Re: o/t looking for mthfr advice

I wish I knew more than I do, but I'm only one step ahead of you in that I had the test done, other than that I don't know what I'm doing. I guess I can be a good guinea pig and post results when I actually start doing something about the test results.

I just post here from time to time because I'm into all the same things as you guys are doing except for the fact that NB did not work out for me at this point. I have done so many things in the past including the NB diet, but my body went through all sorts of shifts that now I cannot do the diet and the supplements didn't really seem to do much for me. So I guess I am a meta-NB person but not in reality.

Also it looks like this gene testing is is its infancy, both the testing and treatment and I'm seeing schisms on the boards in treatment plans. It looks like I will give L-methylfolate a try, perhaps bh4 but I don't know if I have an ammonia problem.

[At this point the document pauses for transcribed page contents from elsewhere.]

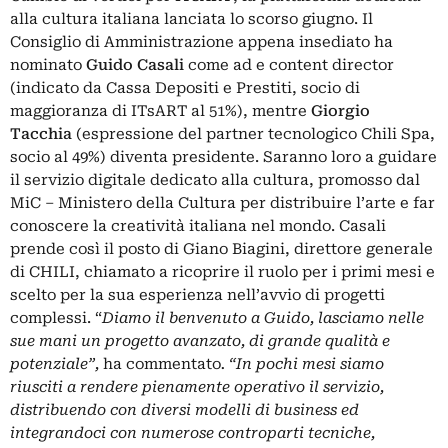
alla cultura italiana lanciata lo scorso giugno. Il
Consiglio di Amministrazione appena insediato ha
nominato
Guido Casali
come ad e content director
(indicato da Cassa Depositi e Prestiti, socio di
maggioranza di ITsART al 51%), mentre
Giorgio
Tacchia
(espressione del partner tecnologico Chili Spa,
socio al 49%) diventa presidente. Saranno loro a guidare
il servizio digitale dedicato alla cultura, promosso dal
MiC – Ministero della Cultura per distribuire l’arte e far
conoscere la creatività italiana nel mondo. Casali
prende così il posto di Giano Biagini, direttore generale
di CHILI, chiamato a ricoprire il ruolo per i primi mesi e
scelto per la sua esperienza nell’avvio di progetti
complessi. “
Diamo il benvenuto a Guido, lasciamo nelle
sue mani un progetto avanzato, di grande qualità e
potenziale”,
ha commentato
. “In pochi mesi siamo
riusciti a rendere pienamente operativo il servizio,
distribuendo con diversi modelli di business ed
integrandoci con numerose controparti tecniche,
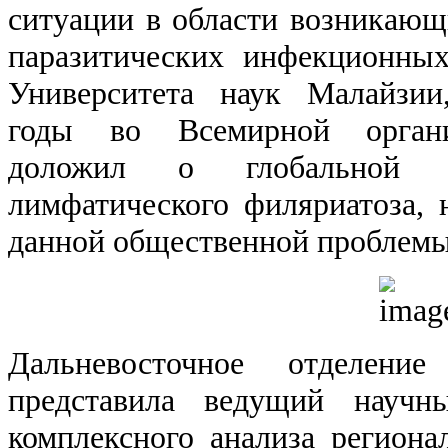
ситуации в области возникаю
паразитических инфекционных
Университета наук Малайзии
годы во Всемирной организ
доложил о глобальной п
лимфатического филяриатоза, 
данной общественной проблемы 
Дальневосточное отделен
представила ведущий научн
комплексного анализа регио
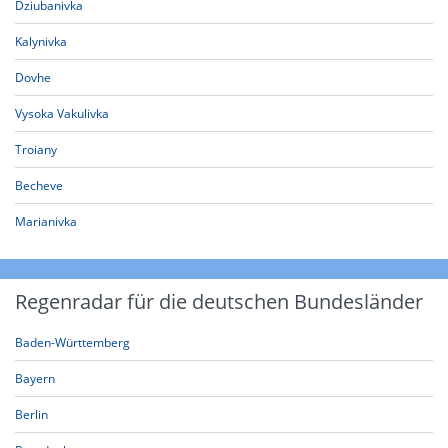
Dziubanivka
Kalynivka
Dovhe
Vysoka Vakulivka
Troiany
Becheve
Marianivka
Regenradar für die deutschen Bundesländer
Baden-Württemberg
Bayern
Berlin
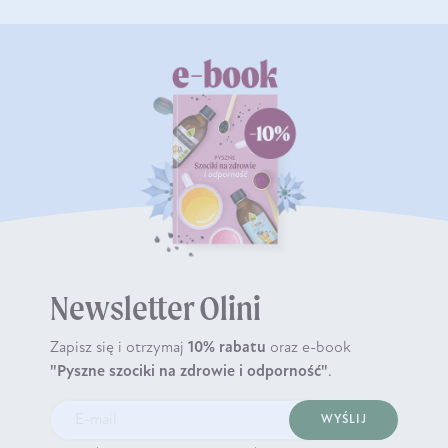
Newsletter Olini
Zapisz się i otrzymaj
10% rabatu
oraz e-book
"Pyszne szociki na zdrowie i odporność"
.
WYŚLIJ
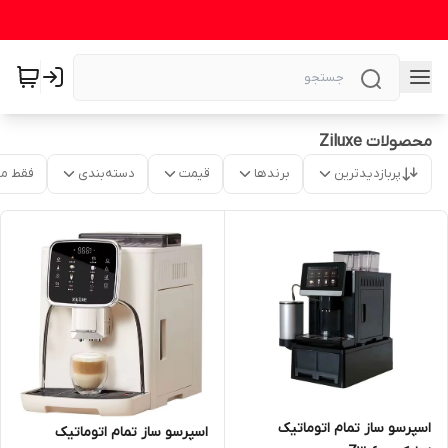
محصولات Ziluxe
پربازدیدترین
برندها
قیمت
دسته‌بندی
فقط م
اسپرسو ساز تمام اتوماتیک
اسپرسو ساز تمام اتوماتیک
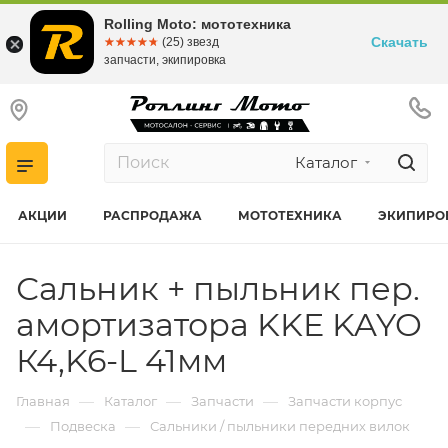
Rolling Moto: мототехника
Скачать
☆☆☆☆☆
★★★★★
(25) звезд
запчасти, экипировка
Каталог
АКЦИИ
РАСПРОДАЖА
МОТОТЕХНИКА
ЭКИПИРО
Сальник + пыльник пер.
амортизатора KKE KAYO
К4,K6-L 41мм
—
—
—
Главная
Каталог
Запчасти
Запчасти корпус
—
—
Подвеска
Сальники / пыльники передних вилок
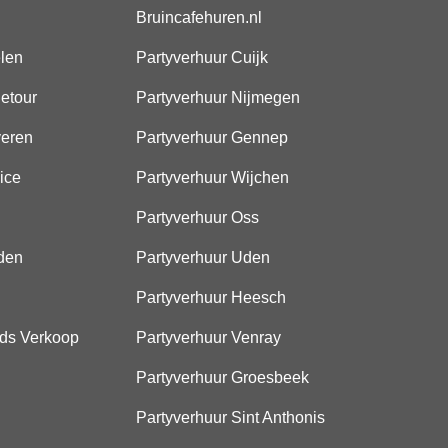
Bruincafehuren.nl
elen
Partyverhuur Cuijk
etour
Partyverhuur Nijmegen
veren
Partyverhuur Gennep
ice
Partyverhuur Wijchen
Partyverhuur Oss
den
Partyverhuur Uden
Partyverhuur Heesch
ds Verkoop
Partyverhuur Venray
Partyverhuur Groesbeek
Partyverhuur Sint Anthonis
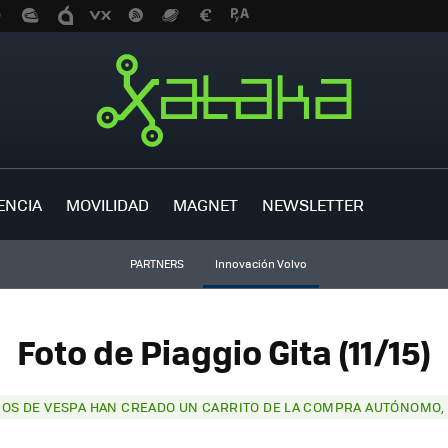
ENCIA
MOVILIDAD
MAGNET
NEWSLETTER
PARTNERS
Innovación Volvo
Foto de Piaggio Gita (11/15)
COS DE VESPA HAN CREADO UN CARRITO DE LA COMPRA AUTÓNOMO, 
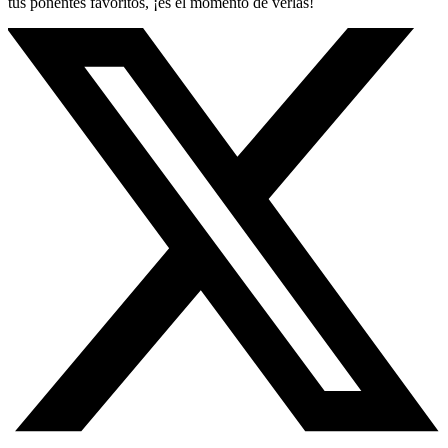
tus ponentes favoritos, ¡es el momento de verlas!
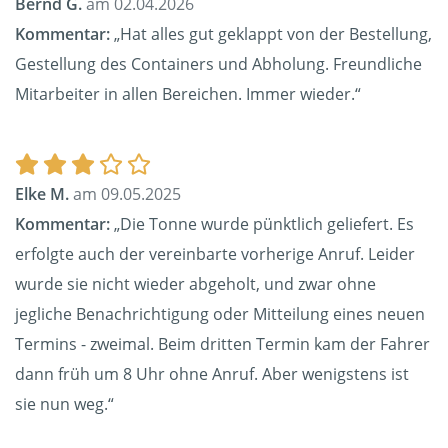
Bernd G.
am 02.04.2026
Kommentar:
„Hat alles gut geklappt von der Bestellung,
Gestellung des Containers und Abholung. Freundliche
Mitarbeiter in allen Bereichen. Immer wieder.“
Elke M.
am 09.05.2025
Kommentar:
„Die Tonne wurde pünktlich geliefert. Es
erfolgte auch der vereinbarte vorherige Anruf. Leider
wurde sie nicht wieder abgeholt, und zwar ohne
jegliche Benachrichtigung oder Mitteilung eines neuen
Termins - zweimal. Beim dritten Termin kam der Fahrer
dann früh um 8 Uhr ohne Anruf. Aber wenigstens ist
sie nun weg.“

My liver is totally f-ed, and with tons of Liver Flushes and ce's in the past nothing ever resolved, which is why I'm looking for a different solution.

Some of the other test results were interesting in that they predicted my blood type correctly, that I metabolize caffeine very slowly (I have always been very sensitive to caffeine), resistance to norovirus, increased risk for lupus (very interesting because when I was first sick they thought it might be lupus but then I was dx'd with cfs). The methylation panel is what I'm most interested in though I have some CBS defects too.


I think I fall into the ASD spectrum as I might have had these problems from childhood but they went undetected, and supposedly there is a link between this and methylation defects.

I was passing ropeworms, flukes, and all sorts of monsters many years ago.